Assess Your Anaerobic and Aerobic Threshold Rates Using The Conconi Test

Assess Your Anaerobic and Aerobic Threshold Rates Using The Conconi Test. This article will discusses the conconi test that can used for test our anaerobic and aerobic ability. The Conconi test (Conconi et al, 1982) is a simple method for measuring the approximate values of an individual's anaerobic and aerobic threshold rates.

Required resources
To perform the test you require:
  • Heart Rate Monitor (HRM) which records your heart rate for subsequent analysis
  • 400 metre track or treadmill
  • Stop watch
  • Assistant to record your 200 metre times.
Conducting the Conconi test on a 400m Track
In the Conconi test the athlete increases their speed gradually every 200 metres and the time, at each 200 metre point, is recorded. This gradual increase in speed every 200 metres is maintained until the athlete is unable to maintain the pace.

Before you start the test you need to determine your starting speed and how much you increment your speed by every 200 metres. The total distance covered by the test should be between 2.5 km and 4 km to ensure sufficient information is available for subsequent calculations.

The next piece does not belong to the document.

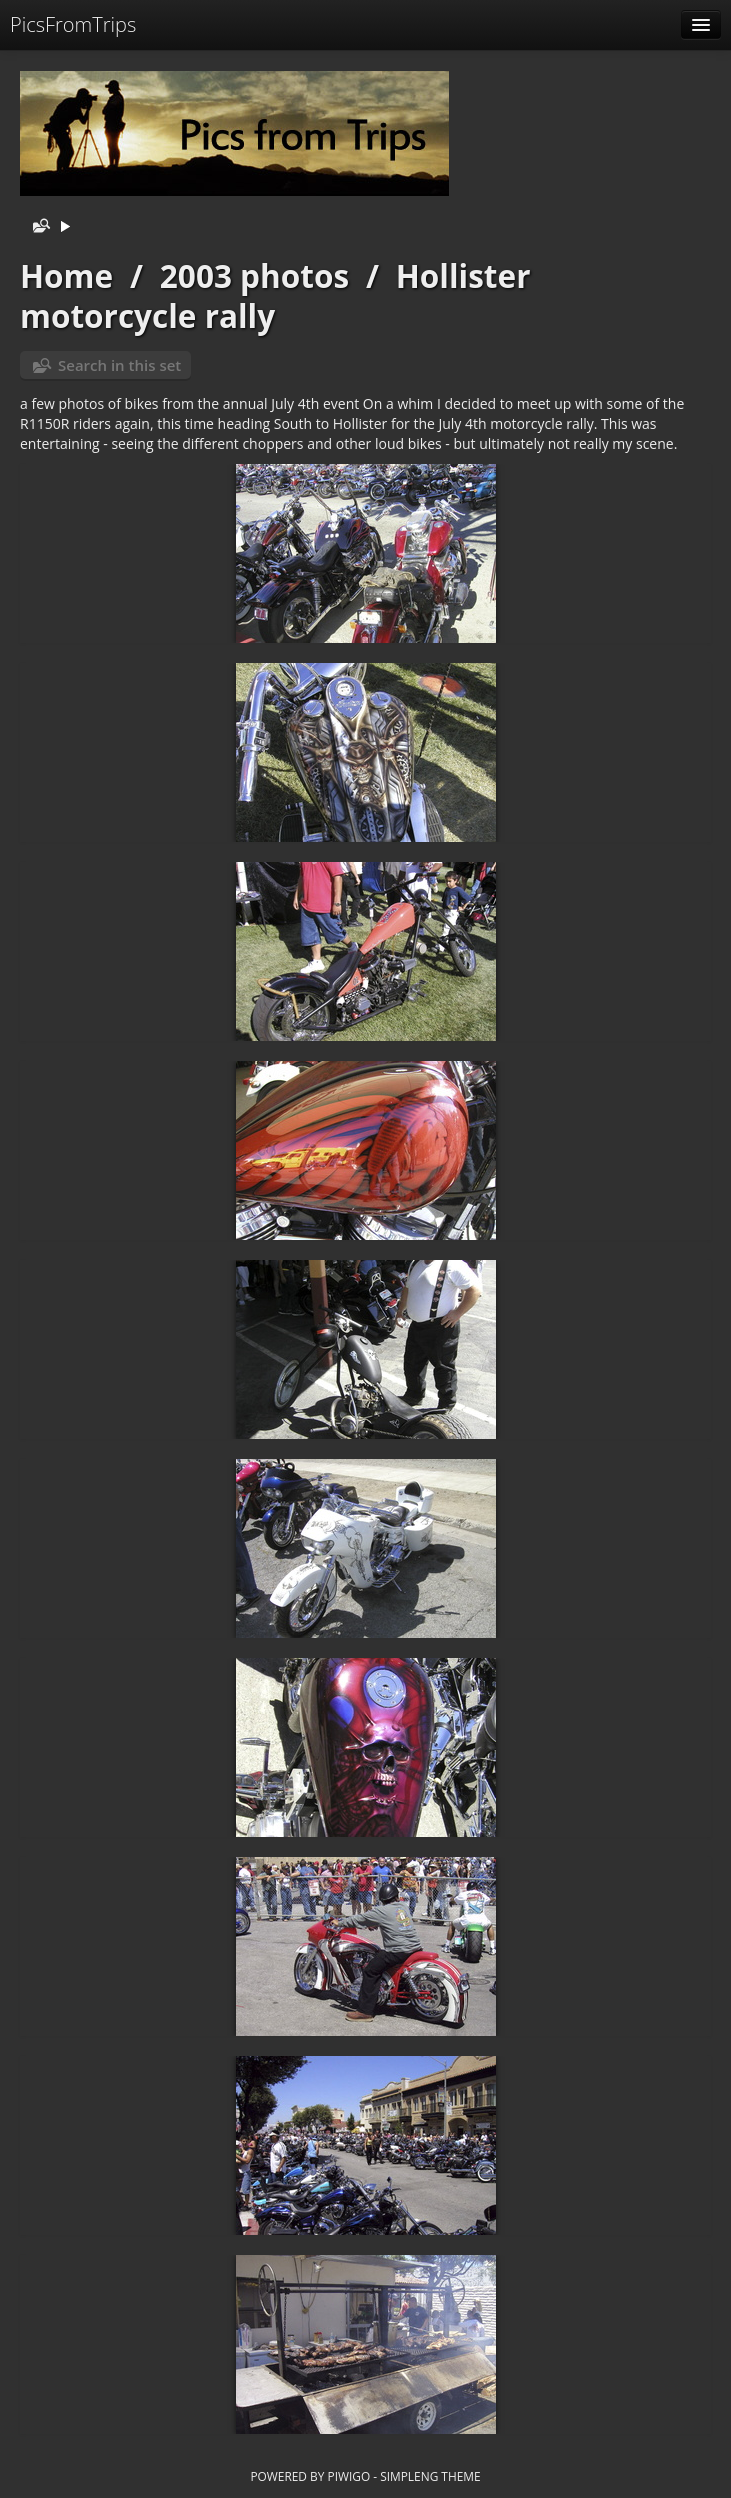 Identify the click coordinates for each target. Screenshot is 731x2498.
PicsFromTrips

Speed versus heart rate is then plotted on a graph from which the athlete's anaerobic threshold can be determined.
  • Perform a 5 to 10 minute warm up program.
  • Set the HRM to use a 5 second recording interval.
  • Start the HRM watch at the starting point.
  • Every 200 metres record the time.
  • Every 200 metres increase your speed.
  • End the test when you can no longer maintain the pace.
  • Stop the HRM recording.
  • Perform a 10 minute warm down program.
Conducting the Conconi test on a treadmill
  • Perform a 5 to 10 minute warm up program
  • Set the HRM to use a 5 second recording interval
  • Start the treadmill speed at the required start speed
  • Start the HRM stop watch
  • Record the time every 200 metres
  • Increase the treadmill speed every 200 metres by 0.5km/hr
  • End the test when you have reached your maximum heart rate or you can continue no longer
  • Stop the HRM recording
  • Perform a 10 minute warm down program.
Calculation of anaerobic threshold
From the HRM determine the heart rate at each recorded time interval. Determine the speed for each 200 metres and then for each 200 metres plot speed versus heart rate on a graph. You will find the graph gradually rises to start with and then flattens before rising again. This flattening in the graph indicates the athlete's anaerobic threshold. In the example conconi graph below this flattening appears to be around 182 bpm.
Conconi Test
Calculation of aerobic threshold
A good estimate for aerobic threshold has proved to be the anaerobic threshold minus 20 bpm. In the example above this would be 182 - 20 = 162 bpm.

Analysis
Analysis of the result is by comparing it with the results of previous tests. It is expected that, with appropriate training between each test, the analysis would indicate an improvement.

Target group
This test is suitable for endurance athletes and players of endurance sports (eg football, rugby) but not for individuals where the test would be contraindicated.

Reliability
Reliability would depend upon how strict the test is conducted and the individual's level of motivation to perform the test. It has been shown that there is a lack of reliability in Conconi's heart rate deflection point (Jones, A and Doust J[1995]).

Validity
There are no published tables to relate results to potential performance in competition.

Reference
Mackenzie, Brian. 2005. 101 Performance Evaluation Test. Electric World Plc. London.